# Tutorial: How to work with PDS Index files

In this tutorial, we will learn how to work with PDS Index files.

These files contain metadata about the observations and they were mostly provided for 
data that was delivered in the PDS3 format.

We first will look at the tree list of instrument data indexes that `planetarypy` is so far supporting.

Then we will have a look at several utility functions that help receiving the structures
contained in this tree.

# Working with PDS Index files

One of the major features of `planetarypy` is the ability to work with PDS Index files, or, more generally, identify data of interest for you.
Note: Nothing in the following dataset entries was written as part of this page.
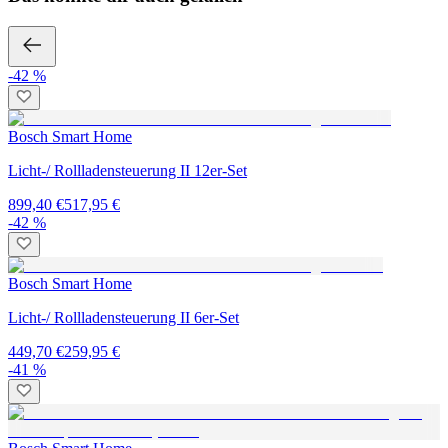
-42 %
Bosch Smart Home
Licht-/ Rollladensteuerung II 12er-Set
899,40 €
517,95 €
-42 %
Bosch Smart Home
Licht-/ Rollladensteuerung II 6er-Set
449,70 €
259,95 €
-41 %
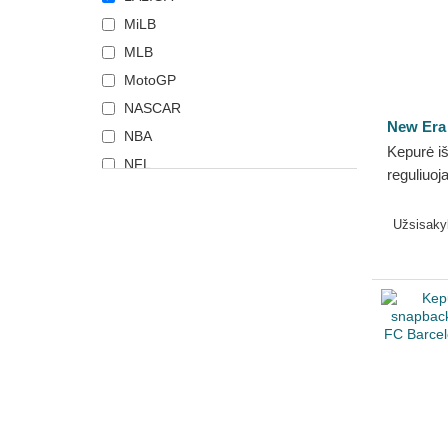
MiLB
MLB
MotoGP
NASCAR
New Era
NBA
Kepurė i
NFL
reguliu
NHL
Contrast
Premier League
LALIGA 
Užsisak
Serie A
Top 14
UFC Ultimate Fighting
Championship
World Baseball Classic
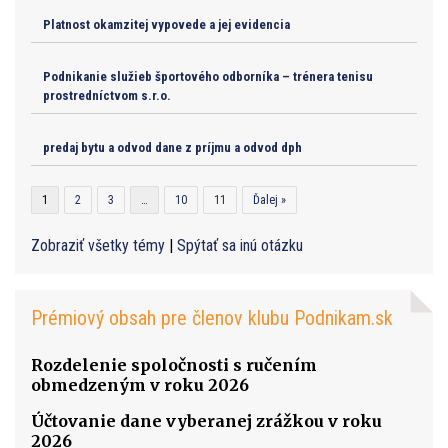
Platnost okamzitej vypovede a jej evidencia
Podnikanie služieb športového odborníka – trénera tenisu
prostredníctvom s.r.o.
predaj bytu a odvod dane z príjmu a odvod dph
1
2
3
…
10
11
Ďalej »
Zobraziť všetky témy
|
Spýtať sa inú otázku
Prémiový obsah pre členov klubu Podnikam.sk
Rozdelenie spoločnosti s ručením
obmedzeným v roku 2026
Účtovanie dane vyberanej zrážkou v roku
2026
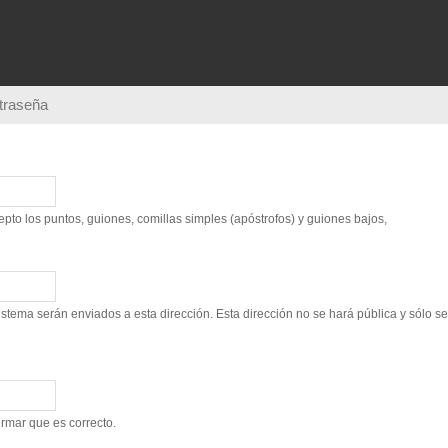
Pasar al
contenido
principal
ntraseña
to los puntos, guiones, comillas simples (apóstrofos) y guiones bajos,
sistema serán enviados a esta dirección. Esta dirección no se hará pública y sólo s
irmar que es correcto.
To this end, `planetarypy` provides a set of functions that allow you to work with PDS Index files:

In [1]:
from planetarypy.pds import (
    get_index,
    list_indexes,
    list_available_indexes,
    list_instruments,
    list_missions,
)

In [2]:
from planetarypy.pds.index_config import *

In [3]:
load_config()

{'missions': {'mro': {'ctx': {'edr': 'https://planetarydata.jpl.nasa.gov/img/data/mro/ctx/mrox_5100/index/cumindex.lbl'}, 'hirise': {'dtm': 'https://hirise-pds.lpl.arizona.edu/PDS/INDEX/DTMCUMINDEX.LBL', 'edr': 'https://hirise-pds.lpl.arizona.edu/PDS/INDEX/EDRCUMINDEX.LBL', 'rdr': 'https://hirise-pds.lpl.arizona.edu/PDS/INDEX/RDRCUMINDEX.LBL'}, 'crism': {'mtrdr': 'https://pds-geosciences.wustl.edu/mro/mro-m-crism-5-rdr-mptargeted-v1/mrocr_4001/index/mtrdr0705_index.lbl'}}, 'mer': {'spirit': {'pancam_rdr': 'https://pds-geosciences.wustl.edu/mer/mer2-m-pancam-3-radcal-sci-v2/mer2pc_1002/index/index.lbl'}, 'opportunity': {'pancam_rdr': 'https://pds-geosciences.wustl.edu/mer/mer1-m-pancam-3-radcal-sci-v2/mer1pc_1002/index/index.lbl'}}, 'lro': {'lroc': {'edr': 'https://pds.lroc.asu.edu/data/LRO-L-LROC-2-EDR-V1.0/LROLRC_0063A/INDEX/CUMINDEX.LBL'}, 'diviner': {'edr1': 'https://pds-geosciences.wustl.edu/lro/lro-l-dlre-2-edr-v1/lrodlr_0001/index/index.lbl', 'edr2': 'https://pds-geosciences.wust

Using `list_available_indexes()` you can get a list of all available PDS Index files.

Note that the names under the instrument name space are the names of available PDS3 Index files.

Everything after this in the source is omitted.